Oyunda Mario ve Luigi başta olmak üzere birçok karakteri kontrol edebiliyoruz
2.5 boyutlu platform bölümleri ile serbest dolaşıma imkan veren 3 boyutlu bölümler arasında gezerek, bir sonraki kaleye girmemize izin verecek kadar yeşil yıldız toplamaya çalışıyoruz. Neredeyse her bölüm farklı bir konsepte sahip ve çoğu bölümde farklı bir oynanış stili bulunuyor. Perili köşkte hayaletlerden kaçtığımız, duvara yansıyan gölgeleri takip ederek oynamadığımız, ışıklara yakalanmadan gizlilik içinde ilerlediğimiz, suyun üzerinde bir dinozorun sırtında yol aldığımız bölümler ve çok daha fazlası bulunuyor. Dokunmatik ekranı kullanarak çözdüğümüz bulmacalar, müziğe ya da zıplamamıza göre yer değiştiren zeminler, borular içinde yolumuzu bulmaya çalıştığımız labirentler gibi bölüm tasarımları “Bakalım sırada ne var?” heyecanını uzun süre korumayı başarıyor. (Sürekli karşımız çıkan farklı bölüm tasarımları “Bakalım sırada ne var?” heyecanını uzun süre korumayı başarıyor.) (Yine arada cümle olsun diye)

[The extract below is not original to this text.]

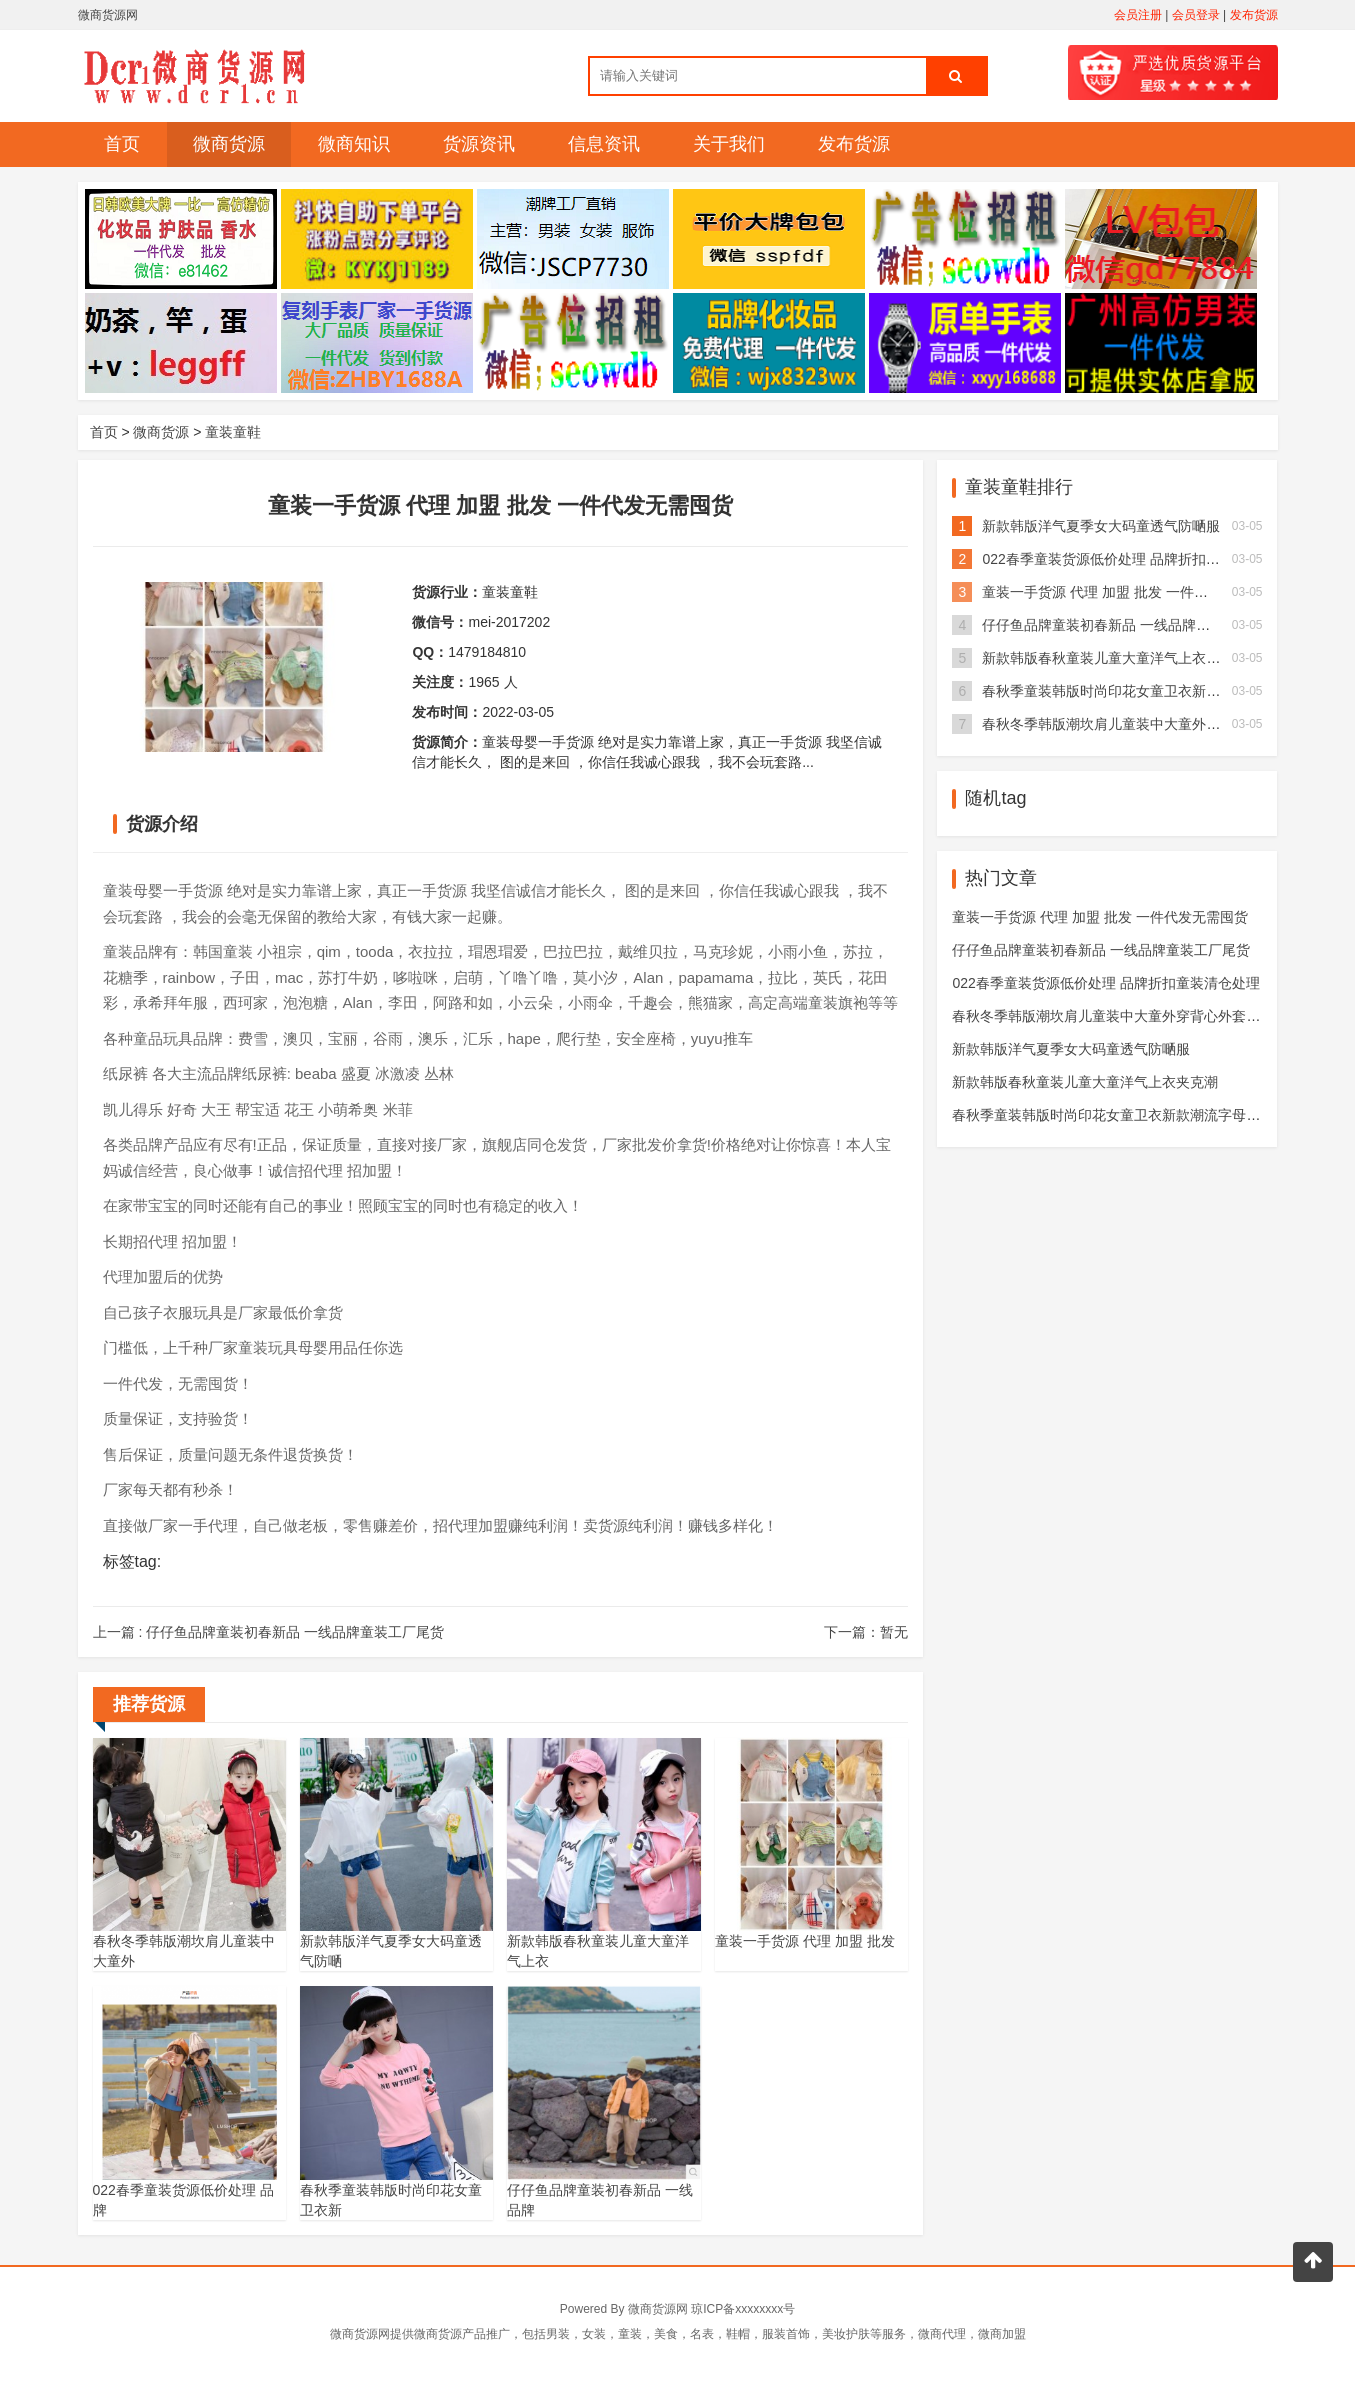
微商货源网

Bir sürü farklı bölüm, bir sürü farklı güçlendirme ve kendine ait yetenekleri olan karakterler ile oyunu oynamak oldukça keyifli. Bazı sıkıntıları var elbette. Mesela 3 boyutlu olduğunu iddia eden bir oyunun sabit kamera açılarıyla bizi kısıtlaması can sıkıcı. Oyunun Wii U’ya özel olması, konsolun dokunmatik ekranını kullanan bazı bölümlerin de yapılmasına fırsat tanımıştı. Switch konsolunda ise bu bölümleri Joycon’un hareket algılayıcısı ile telafi etmeye çalışıyorsunuz. Mario Odyssey’de bu sistemi keyifle kullanmış biri olarak, 3D World’de bir türlü ısınamadım.. Konsolu el modunda kullandığınız zaman dokunmatik ekran aktif hale geliyor. Bu sayede bölümleri olması gerektiği gibi tecrübe edebiliyorsunuz.
Super Mario 3D World, 4 kişiye kadar çoklu oyuncu desteği sunuyor. Daha önce bir Mario oyununu çok oyunculu modda oynadıysanız, bunun hem eğlenceli hem de sinir bozucu bir tecrübe olduğunu bilirsiniz. Bu oyunda da bir yandan bölümü tamamlamaya çalışırken, diğer taraftan en fazla puanı toplayıp birincilik tacını takma, çıkan güçlendirmeleri kapma, bayrak direğinin en tepesine ulaşma gibi mücadeleler içine girmek zorunda kalıyorsunuz.